__EXERCISE GOAL__
Reproduce what is written in the records below exactly, and leave out the images.

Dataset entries
◆ ◆ ◆ ◆ ◆
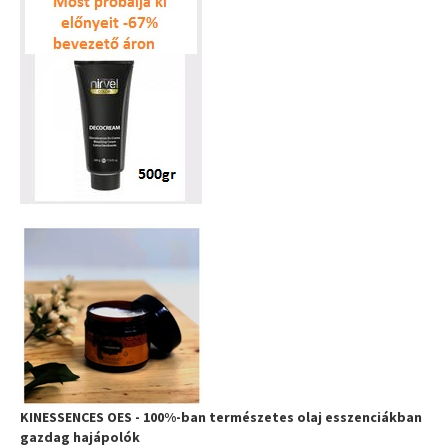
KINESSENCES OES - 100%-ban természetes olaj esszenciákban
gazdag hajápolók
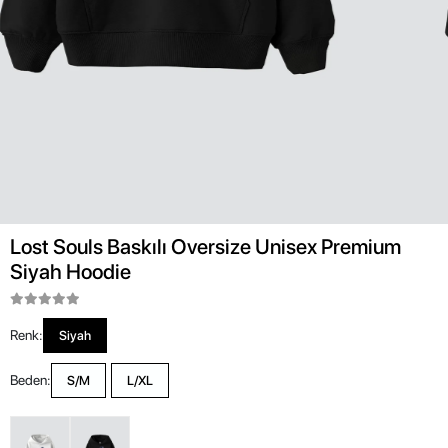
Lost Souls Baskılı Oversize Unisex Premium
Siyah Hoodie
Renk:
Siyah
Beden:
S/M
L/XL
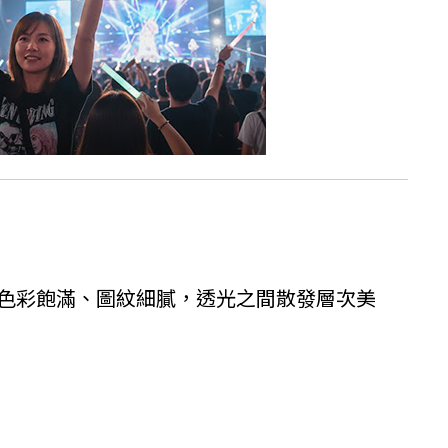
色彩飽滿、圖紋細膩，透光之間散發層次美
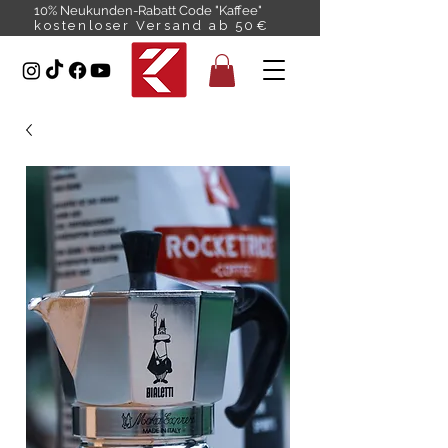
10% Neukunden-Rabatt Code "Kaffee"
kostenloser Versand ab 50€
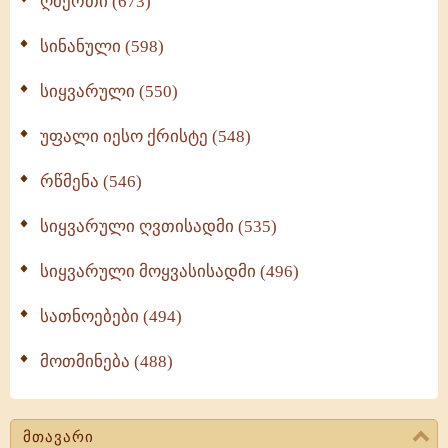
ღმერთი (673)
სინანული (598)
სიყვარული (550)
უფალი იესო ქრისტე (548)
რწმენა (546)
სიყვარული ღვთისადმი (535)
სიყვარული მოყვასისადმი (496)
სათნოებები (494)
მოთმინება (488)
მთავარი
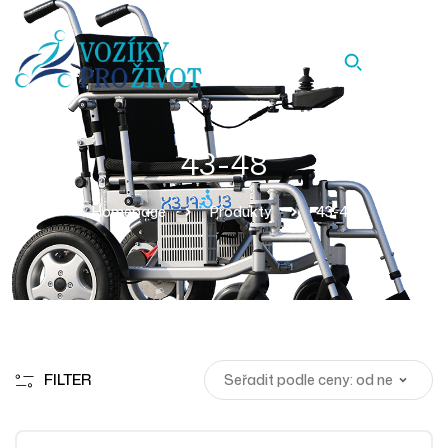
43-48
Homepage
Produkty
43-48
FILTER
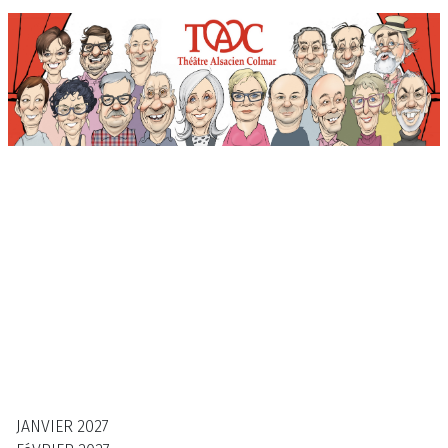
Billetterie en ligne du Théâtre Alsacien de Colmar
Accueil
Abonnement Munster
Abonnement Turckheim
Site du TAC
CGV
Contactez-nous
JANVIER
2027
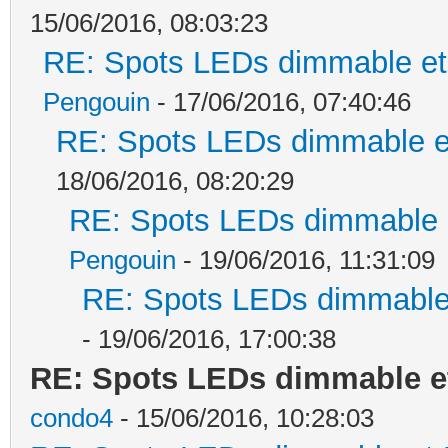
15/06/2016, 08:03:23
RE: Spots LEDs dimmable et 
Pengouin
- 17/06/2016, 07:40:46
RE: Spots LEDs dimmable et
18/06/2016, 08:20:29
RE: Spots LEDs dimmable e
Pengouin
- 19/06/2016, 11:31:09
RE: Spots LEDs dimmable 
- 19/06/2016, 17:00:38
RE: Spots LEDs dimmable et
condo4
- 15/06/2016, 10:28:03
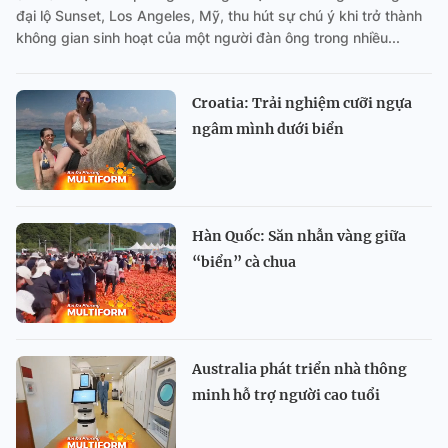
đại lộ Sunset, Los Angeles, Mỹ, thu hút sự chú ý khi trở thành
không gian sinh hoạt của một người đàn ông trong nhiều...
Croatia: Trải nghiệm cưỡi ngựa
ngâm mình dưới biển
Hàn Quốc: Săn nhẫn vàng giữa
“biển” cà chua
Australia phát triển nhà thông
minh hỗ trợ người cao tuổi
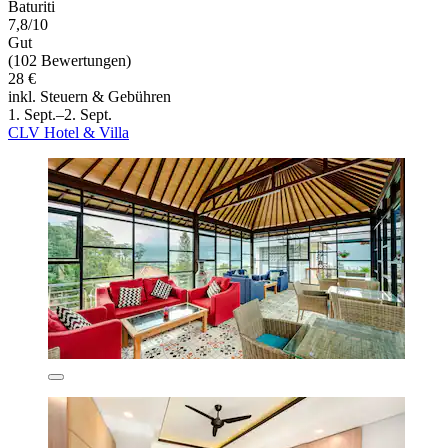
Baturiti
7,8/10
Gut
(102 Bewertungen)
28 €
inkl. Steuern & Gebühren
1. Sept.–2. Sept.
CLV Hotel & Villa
◆ ◆ ◆ ◆ ◆
__ANSWER BOX__
KINESSENCES OES - 100%-ban természetes olaj esszenciákban
gazdag hajápolók
Lost Souls Baskılı Oversize Unisex Premium
Siyah Hoodie
Renk:
Siyah
Beden:
S/M
L/XL
色彩飽滿、圖紋細膩，透光之間散發層次美
10% Neukunden-Rabatt Code "Kaffee"
kostenloser Versand ab 50€
ღმერთი (673)
სინანული (598)
სიყვარული (550)
უფალი იესო ქრისტე (548)
რწმენა (546)
სიყვარული ღვთისადმი (535)
სიყვარული მოყვასისადმი (496)
სათნოებები (494)
მოთმინება (488)
მთავარი
43-48
Homepage
Produkty
43-48
FILTER
Billetterie en ligne du Théâtre Alsacien de Colmar
Accueil
Abonnement Munster
Abonnement Turckheim
Site du TAC
CGV
Contactez-nous
JANVIER
2027
15/06/2016, 08:03:23
RE: Spots LEDs dimmable et 
Pengouin
- 17/06/2016, 07:40:46
RE: Spots LEDs dimmable et
18/06/2016, 08:20:29
RE: Spots LEDs dimmable e
Pengouin
- 19/06/2016, 11:31:09
RE: Spots LEDs dimmable 
- 19/06/2016, 17:00:38
RE: Spots LEDs dimmable et
condo4
- 15/06/2016, 10:28:03
đại lộ Sunset, Los Angeles, Mỹ, thu hút sự chú ý khi trở thành
không gian sinh hoạt của một người đàn ông trong nhiều...
Croatia: Trải nghiệm cưỡi ngựa
ngâm mình dưới biển
Hàn Quốc: Săn nhẫn vàng giữa
“biển” cà chua
Australia phát triển nhà thông
minh hỗ trợ người cao tuổi
Baturiti
7,8/10
Gut
(102 Bewertungen)
28 €
inkl. Steuern & Gebühren
1. Sept.–2. Sept.
CLV Hotel & Villa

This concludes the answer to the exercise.